The Titans weren't good enough at defensive end in 2011. That's not a bold statement. The primary job of the defensive end for pretty much every 4-3 team is to rush the passer. The Titans were terrible at rushing the passer last year, ranking 31st in the league in Adjusted Sack Rate. I wrote about how the Titans sacked the quarterback over the offseason. For purposes of this post, though, it's worth noting that hardly any of those sacks came as the result of a defensive end winning a 1v1 battle.
The Titans of course recognized their weakness at the position and return only one of their top four players at the position. William Hayes followed Jeff Fisher to St. Louis when his contract expired. Jason Jones, primarily a defensive end last year after spending his first two seasons at defensive tackle, departed for Seattle at the end of his rookie deal. Dave Ball was the one holdover, re-signed in April, but a concussion cost him almost all of training camp and sent him to injured reserve.

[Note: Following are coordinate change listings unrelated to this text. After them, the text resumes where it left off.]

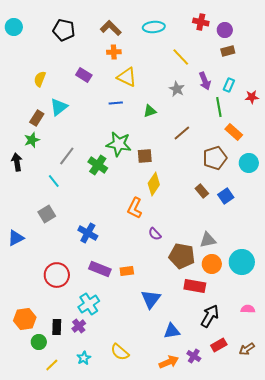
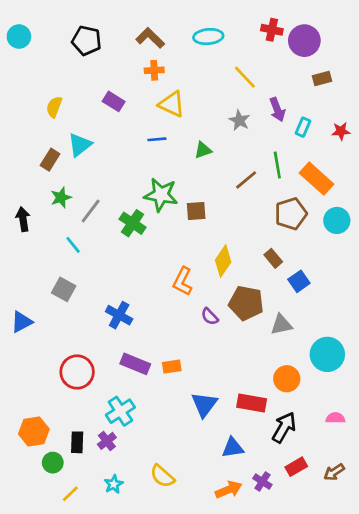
purple circle: (225, 30) -> (304, 41), size x1.5
brown rectangle: (228, 51) -> (322, 78), moved
cyan rectangle: (229, 85) -> (303, 127), moved
green line: (219, 107) -> (277, 165), moved
orange rectangle: (234, 132) -> (317, 179), size x1.4
green star: (32, 140) -> (61, 197), moved
yellow diamond: (154, 184) -> (223, 261), moved
blue square: (226, 196) -> (299, 281), moved
gray square: (47, 214) -> (64, 289), turned -30
brown pentagon: (182, 256) -> (246, 303), moved
orange circle: (212, 264) -> (287, 379), moved
red rectangle: (195, 286) -> (252, 403), moved

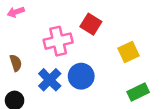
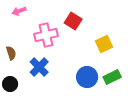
pink arrow: (16, 12) -> (19, 11), moved
blue circle: (81, 76) -> (87, 77), moved

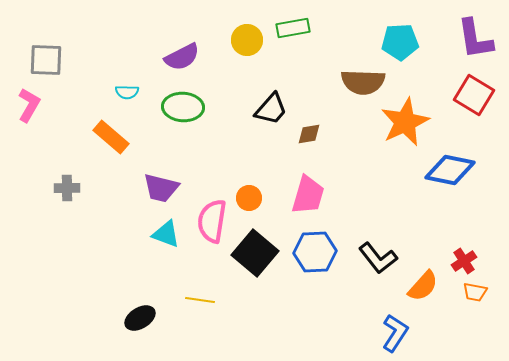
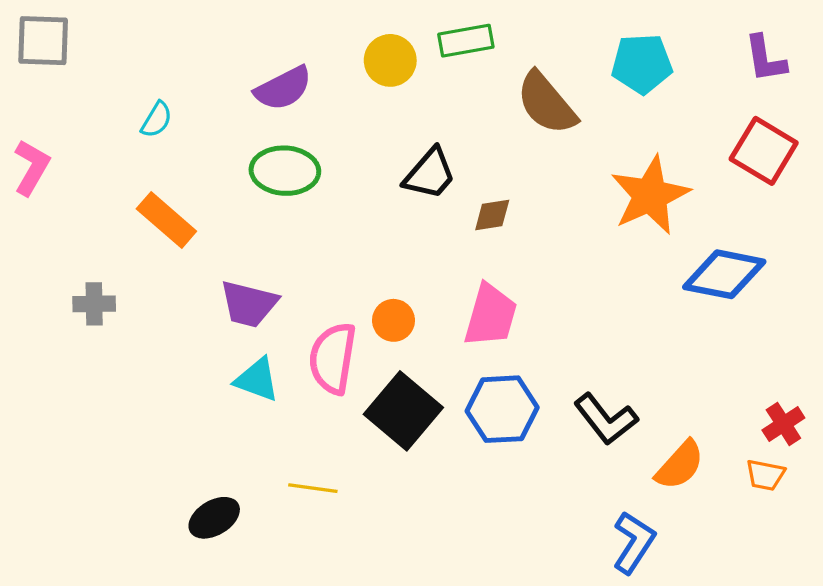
purple L-shape: (475, 39) -> (765, 59), size x0.7
gray square: (46, 60) -> (43, 41), moved
brown semicircle: (363, 82) -> (547, 103), moved, turned 48
cyan semicircle: (127, 92) -> (157, 120), moved, turned -60
red cross: (464, 261) -> (783, 424), moved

The Titans added reinforcements at the position in the offense, but the key to their fate this year may be the one holdover.
That holdover is of course Derrick Morgan, the 2010 first-round pick who was supposed to solve the Titans' then-woes at the position. He only had 2.5 total sacks out of 17 total pressures. With that amount of pressure, you'd expect slightly more sacks, perhaps 4-5. In Jerry Gray's preferred 4-3 under defensive scheme, that defensive end isn't expected to be as much of a rusher as the other defensive end, but Morgan in his first season back from the ACL injury that cost him most of 2010 didn't do a particularly good job of winning those aforementioned one on one battles. The Titans will looking for him to do more in his third season. Frankly, I never thought Morgan would be much of a pass rusher, with maybe his best season around 8 sacks, and am not expecting much more out of him this year than we saw last year.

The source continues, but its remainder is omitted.